I am an industrial biotecnologist from Italy. I am very interested in computational complexity and in protein folding problem in particular. I have a question. Hash functions are functions that given a slightly different input generate a very different output and are practically impossible to reverse. Is there a parallelism with the protein folding? I mean, slightly different aminoacidics sequences give different to very different 3D structures and the protein folding problem is Np and still unsolved . Can be an hash function implemented in this way? For example map the plaintext in a sort of aminoacidics sequence, run in an environment that mimics a molecular dynamics simulation. The key can be a parameter like temperature or solvent characteristic...Give me an opinion or impression.
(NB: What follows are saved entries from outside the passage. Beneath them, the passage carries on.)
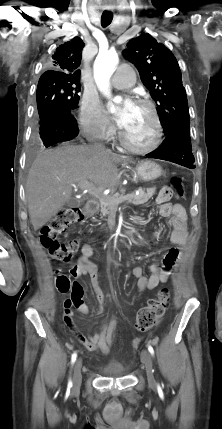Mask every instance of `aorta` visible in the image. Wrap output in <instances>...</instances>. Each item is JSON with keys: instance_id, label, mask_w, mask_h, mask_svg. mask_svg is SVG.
Here are the masks:
<instances>
[{"instance_id": "aorta-1", "label": "aorta", "mask_w": 222, "mask_h": 429, "mask_svg": "<svg viewBox=\"0 0 222 429\" xmlns=\"http://www.w3.org/2000/svg\"><path fill=\"white\" fill-rule=\"evenodd\" d=\"M118 54L114 50L99 52L94 63V78L97 83L99 90L107 97H110V85L109 80L115 71L118 64ZM114 101L119 103L120 97L114 98ZM114 106L111 107V111H114Z\"/></svg>"}]
</instances>
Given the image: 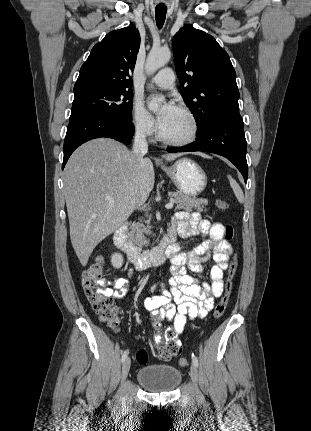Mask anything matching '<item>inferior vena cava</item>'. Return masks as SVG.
I'll list each match as a JSON object with an SVG mask.
<instances>
[{"label":"inferior vena cava","mask_w":311,"mask_h":431,"mask_svg":"<svg viewBox=\"0 0 311 431\" xmlns=\"http://www.w3.org/2000/svg\"><path fill=\"white\" fill-rule=\"evenodd\" d=\"M147 128L145 124H139L136 126L133 152L137 156L138 160H143V156L148 152Z\"/></svg>","instance_id":"602c4592"}]
</instances>
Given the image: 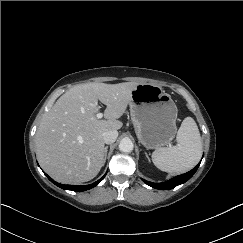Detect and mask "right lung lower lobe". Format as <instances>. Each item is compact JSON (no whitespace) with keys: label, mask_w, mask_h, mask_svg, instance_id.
Segmentation results:
<instances>
[{"label":"right lung lower lobe","mask_w":243,"mask_h":243,"mask_svg":"<svg viewBox=\"0 0 243 243\" xmlns=\"http://www.w3.org/2000/svg\"><path fill=\"white\" fill-rule=\"evenodd\" d=\"M48 179L54 183L55 185H57L58 187L64 189V190H72V191H78V192H81V191H85V190H88V189H91L93 187H95L96 185H98L103 179L104 177L106 176V174L101 178L99 179L98 181L94 182L93 184H90V185H84V186H81V185H63V184H60V183H57L55 182L53 179H51L47 174H45Z\"/></svg>","instance_id":"98d812e1"}]
</instances>
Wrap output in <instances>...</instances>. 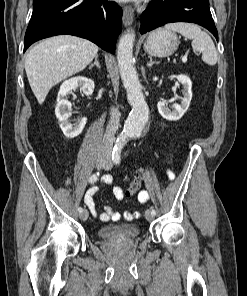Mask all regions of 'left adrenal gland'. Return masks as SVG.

Thanks to everyone!!!
It is unclear what properties you are hoping such a function will have. such as preimage resistance, collision resistance or indisteiguisability from random function(In a keyed version).
To the best of my knowledge protein folding is hard in both directions, It's hard from amino acid list to determine 3d structure and it's hard in the other direction from 3d structure to find a list of amino acids. When building hash functions we want something efficient, for general purpose hash functions very efficient in one directions and impractical in the other.
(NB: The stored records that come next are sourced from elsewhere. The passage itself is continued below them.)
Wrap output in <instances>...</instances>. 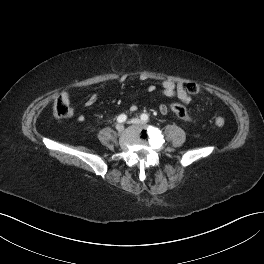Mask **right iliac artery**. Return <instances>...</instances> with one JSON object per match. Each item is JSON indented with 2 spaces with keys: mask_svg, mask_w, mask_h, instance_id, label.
Returning a JSON list of instances; mask_svg holds the SVG:
<instances>
[{
  "mask_svg": "<svg viewBox=\"0 0 264 264\" xmlns=\"http://www.w3.org/2000/svg\"><path fill=\"white\" fill-rule=\"evenodd\" d=\"M126 119H127V116L125 114H121V115L118 116L117 121L119 123H123V122L126 121Z\"/></svg>",
  "mask_w": 264,
  "mask_h": 264,
  "instance_id": "82829eb1",
  "label": "right iliac artery"
}]
</instances>
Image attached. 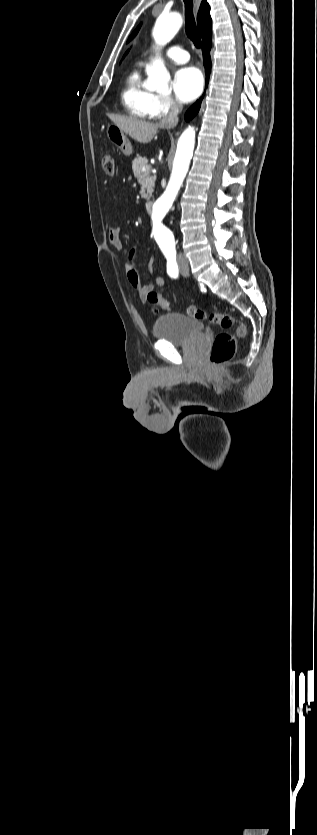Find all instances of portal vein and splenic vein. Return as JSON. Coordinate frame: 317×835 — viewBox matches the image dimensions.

It is unclear if there is a good mapping from arbitrary data to amino acids such that the desired properties are presrerved. For instance If in a naive mapping most random input won't cause interesting folding that could be an issue. Also on the other direction you would need some mapping from 3d structure to some encoding. It ia unlikely you can make a reasonable encoding with high information density. We would like the output to look pseudo random. An encoded 3d structure is unlikely to look random.
I see little hope for protein inspired cryptographic hash functions.
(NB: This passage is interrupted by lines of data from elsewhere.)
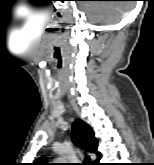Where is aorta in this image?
Returning <instances> with one entry per match:
<instances>
[{
  "label": "aorta",
  "mask_w": 154,
  "mask_h": 165,
  "mask_svg": "<svg viewBox=\"0 0 154 165\" xmlns=\"http://www.w3.org/2000/svg\"><path fill=\"white\" fill-rule=\"evenodd\" d=\"M57 161H59L58 163H63V161H65V159L60 157V158H57Z\"/></svg>",
  "instance_id": "1"
}]
</instances>
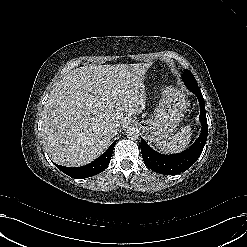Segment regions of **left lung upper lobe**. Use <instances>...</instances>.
I'll list each match as a JSON object with an SVG mask.
<instances>
[{
    "mask_svg": "<svg viewBox=\"0 0 247 247\" xmlns=\"http://www.w3.org/2000/svg\"><path fill=\"white\" fill-rule=\"evenodd\" d=\"M182 80L184 81L185 85H197V81L195 80L193 74L187 69L184 71Z\"/></svg>",
    "mask_w": 247,
    "mask_h": 247,
    "instance_id": "obj_1",
    "label": "left lung upper lobe"
}]
</instances>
One property of cryptographic hash functions is that it's output should always be indistinguishable from uniformly distributed random data.
Using a chaotic process, like protein folding, is not enough to build a hash function. Indeed, while protein folding might produce unpredictable output from slight variations in the input, it is not proven that those variations are uniformly distributed, and it is not proven that the output is always indistinguishable from uniformly distributed random data. The answer by Meir Maor details this further.
Multiple other properties are also required in hash functions, such as performance. A function build expressly for the purpose of a cryptographic hash will most likely outperform a retrofitted function that was build with other goals in mind. There were previous attempts to use chaotic processes to build hash function, but all failed to outperform existing cryptographic hashes.